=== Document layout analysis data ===
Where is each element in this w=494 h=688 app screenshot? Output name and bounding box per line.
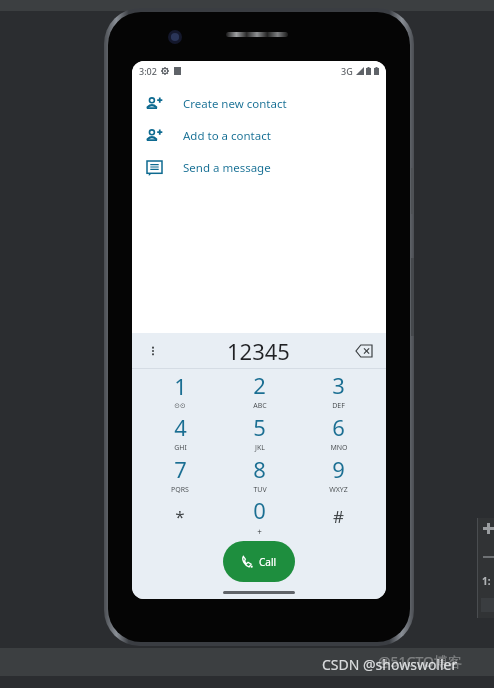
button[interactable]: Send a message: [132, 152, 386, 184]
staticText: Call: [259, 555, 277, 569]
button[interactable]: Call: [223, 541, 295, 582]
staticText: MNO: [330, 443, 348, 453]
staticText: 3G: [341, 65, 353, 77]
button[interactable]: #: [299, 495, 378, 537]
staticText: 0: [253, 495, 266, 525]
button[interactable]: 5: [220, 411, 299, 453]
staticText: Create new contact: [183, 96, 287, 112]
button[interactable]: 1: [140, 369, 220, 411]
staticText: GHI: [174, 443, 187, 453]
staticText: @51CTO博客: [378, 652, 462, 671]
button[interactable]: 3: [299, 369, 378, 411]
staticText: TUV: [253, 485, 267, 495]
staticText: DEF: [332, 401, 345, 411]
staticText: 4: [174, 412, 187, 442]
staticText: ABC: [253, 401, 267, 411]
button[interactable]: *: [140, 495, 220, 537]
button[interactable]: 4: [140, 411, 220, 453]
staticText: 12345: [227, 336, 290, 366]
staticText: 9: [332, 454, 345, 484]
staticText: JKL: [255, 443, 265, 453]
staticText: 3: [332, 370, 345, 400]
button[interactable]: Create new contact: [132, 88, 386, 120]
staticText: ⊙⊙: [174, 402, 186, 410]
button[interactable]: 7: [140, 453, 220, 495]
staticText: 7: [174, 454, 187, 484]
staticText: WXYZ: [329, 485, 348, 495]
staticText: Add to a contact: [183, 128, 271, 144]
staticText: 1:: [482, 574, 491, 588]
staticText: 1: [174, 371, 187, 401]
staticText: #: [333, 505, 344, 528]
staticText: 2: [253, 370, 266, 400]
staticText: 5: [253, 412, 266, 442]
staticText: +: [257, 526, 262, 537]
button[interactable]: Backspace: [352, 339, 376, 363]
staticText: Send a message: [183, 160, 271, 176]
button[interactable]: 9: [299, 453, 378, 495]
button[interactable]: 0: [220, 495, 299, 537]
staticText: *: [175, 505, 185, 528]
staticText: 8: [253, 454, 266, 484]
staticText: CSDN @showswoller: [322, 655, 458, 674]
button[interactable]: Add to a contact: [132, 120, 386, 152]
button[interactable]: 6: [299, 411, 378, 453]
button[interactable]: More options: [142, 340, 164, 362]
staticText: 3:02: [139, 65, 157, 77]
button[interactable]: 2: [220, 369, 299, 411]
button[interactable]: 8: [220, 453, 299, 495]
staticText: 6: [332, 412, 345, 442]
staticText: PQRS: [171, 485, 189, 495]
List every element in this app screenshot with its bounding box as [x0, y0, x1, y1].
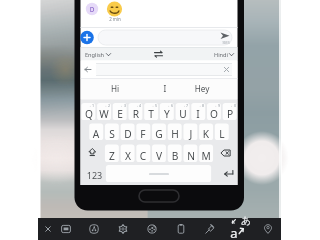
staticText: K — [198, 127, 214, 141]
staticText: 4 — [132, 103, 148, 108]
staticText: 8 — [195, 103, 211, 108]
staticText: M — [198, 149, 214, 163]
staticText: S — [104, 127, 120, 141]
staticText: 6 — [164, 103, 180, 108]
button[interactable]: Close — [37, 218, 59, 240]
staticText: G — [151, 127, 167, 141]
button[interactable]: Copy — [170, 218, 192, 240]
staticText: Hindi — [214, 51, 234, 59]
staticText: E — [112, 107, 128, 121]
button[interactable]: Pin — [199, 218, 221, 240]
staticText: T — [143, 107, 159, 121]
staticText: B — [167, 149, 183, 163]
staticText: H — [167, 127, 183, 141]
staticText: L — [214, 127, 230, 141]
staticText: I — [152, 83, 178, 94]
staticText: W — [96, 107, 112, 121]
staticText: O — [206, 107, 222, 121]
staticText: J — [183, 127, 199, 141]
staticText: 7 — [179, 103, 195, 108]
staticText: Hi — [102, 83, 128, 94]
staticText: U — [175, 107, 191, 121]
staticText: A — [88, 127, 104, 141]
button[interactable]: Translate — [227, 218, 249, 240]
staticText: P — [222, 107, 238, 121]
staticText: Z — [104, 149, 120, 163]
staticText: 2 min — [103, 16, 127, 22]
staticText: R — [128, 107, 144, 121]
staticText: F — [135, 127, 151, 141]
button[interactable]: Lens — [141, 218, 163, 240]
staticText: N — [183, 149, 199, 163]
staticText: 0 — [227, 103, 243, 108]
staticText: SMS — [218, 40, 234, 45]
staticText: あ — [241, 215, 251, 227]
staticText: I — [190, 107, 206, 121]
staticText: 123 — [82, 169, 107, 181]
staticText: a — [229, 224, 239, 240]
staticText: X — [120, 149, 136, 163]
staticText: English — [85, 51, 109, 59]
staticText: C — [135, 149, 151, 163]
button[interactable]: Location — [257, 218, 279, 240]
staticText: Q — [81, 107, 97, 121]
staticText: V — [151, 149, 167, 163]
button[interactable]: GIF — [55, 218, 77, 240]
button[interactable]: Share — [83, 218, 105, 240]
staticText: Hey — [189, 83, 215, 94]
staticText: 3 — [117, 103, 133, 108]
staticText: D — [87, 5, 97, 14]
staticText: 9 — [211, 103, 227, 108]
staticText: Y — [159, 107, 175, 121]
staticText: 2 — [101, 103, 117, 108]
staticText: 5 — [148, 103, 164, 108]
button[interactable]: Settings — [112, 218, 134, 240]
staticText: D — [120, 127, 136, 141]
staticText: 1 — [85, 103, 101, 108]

=== What this task involves ===
Only lines of the data holding the word "Send" go in the answer. Please copy each of them.

=== Solution for this task ===
button[interactable]: Send a message: [132, 152, 386, 184]
staticText: Send a message: [183, 160, 271, 176]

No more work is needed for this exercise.